What are the symptoms of toxic shock syndrome and are blood cultures usually positive?
High fever, desquamative rash, and shock (low blood pressure and/or very high heart rate). Patients with TSS do not generally have bacteremia or positive blood cultures, which are positive in <5% of cases. The syndrome stems from bacterial exotoxin release due to replication of the bacteria at a concentrated site (eg, tampon, nasal packing, wound/surgical infection).
What is the treatment for Staphylococcus toxic shock syndrome (TSS)?

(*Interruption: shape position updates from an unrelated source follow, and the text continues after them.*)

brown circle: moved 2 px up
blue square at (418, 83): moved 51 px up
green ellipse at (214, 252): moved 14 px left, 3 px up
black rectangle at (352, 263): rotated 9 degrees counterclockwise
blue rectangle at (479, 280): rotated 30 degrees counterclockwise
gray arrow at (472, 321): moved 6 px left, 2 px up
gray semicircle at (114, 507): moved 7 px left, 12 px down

Treatment of Staphylococcus toxic shock syndrome (TSS) involves: 1) Resuscitative treatment (eg, intravenous fluids): Exotoxins released by Staphylococcus aureus indiscriminately activate T cells, leading to the massive release of inflammatory cytokines. This often causes intractable hypotension and diffuse capillary leak, necessitating high-volume fluid replacement and pressor therapy. 2) Source control: Infected foreign bodies (eg, tampons, nasal packing) must be removed to eliminate the nidus of infection. When TSS is due to a surgical or postpartum wound, wound exploration with debridement is often necessary. 3) Broad-spectrum empiric antibiotics: First-line therapy typically involves vancomycin, clindamycin, and cefepime; in lieu of cefepime, a penicillin/beta lactamase inhibitor or a carbapenem can be used. Clindamycin inhibits the bacterial ribosome, leading to a drastic reduction in exotoxin production, thereby halting the underlying etiology of TSS.
What causes the rapid-onset form of food poisoning from Staphylococcus aureus?

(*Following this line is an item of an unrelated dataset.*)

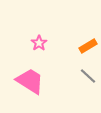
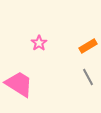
gray line: moved 1 px down; rotated 18 degrees clockwise
pink trapezoid: moved 11 px left, 3 px down
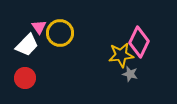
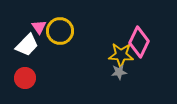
yellow circle: moved 2 px up
yellow star: rotated 10 degrees clockwise
gray star: moved 11 px left, 2 px up; rotated 21 degrees counterclockwise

Ingestion of preformed enterotoxin.
What are the symptoms of Staphylococcus aureus food poisoning, and how quickly do they appear?
Sudden nausea, vomiting, and stomach cramps, typically developing within 30 minutes to 8 hours.
What types of foods are commonly associated with Staphylococcus aureus enterotoxin contamination?
Mayonnaise and custards as well as meats.
What has MRSA developed resistance to, and what is this strain called?
Resistance to beta-lactam antibiotics, including methicillin through the mecA gene.
What is the mechanism of resistance in MRSA strains?
Modified penicillin-binding proteins (PBPs), which prevent beta-lactam antibiotics from binding to bacterial cell walls.
What antibiotic is effective against MRSA infections?
Vancomycin.
Alternatively: Linezolid or daptomycin.
What beta-lactam antibiotic is effective against non-MRSA Staphylococcus aureus infections?
Nafcillin or oxacillin is given to infections that are methicillin-sensitive.
What test distinguishes Staphylococcus epidermidis and S. saprophyticus from Staphylococcus aureus?
They are coagulase-negative, whereas S. aureus is coagulase-positive.
When performing a coagulase test, the presence or absence of coagulase can be observed by adding a bacterial culture to a test tube containing coagulase-reacting plasma. If the bacteria are coagulase negative, a visible clot will not form in the plasma. Both Staphylococcus epidermidis and Staphylococcus saprophyticus are coagulase-negative, differentiating them from Staphylococcus aureus, which is coagulase-positive.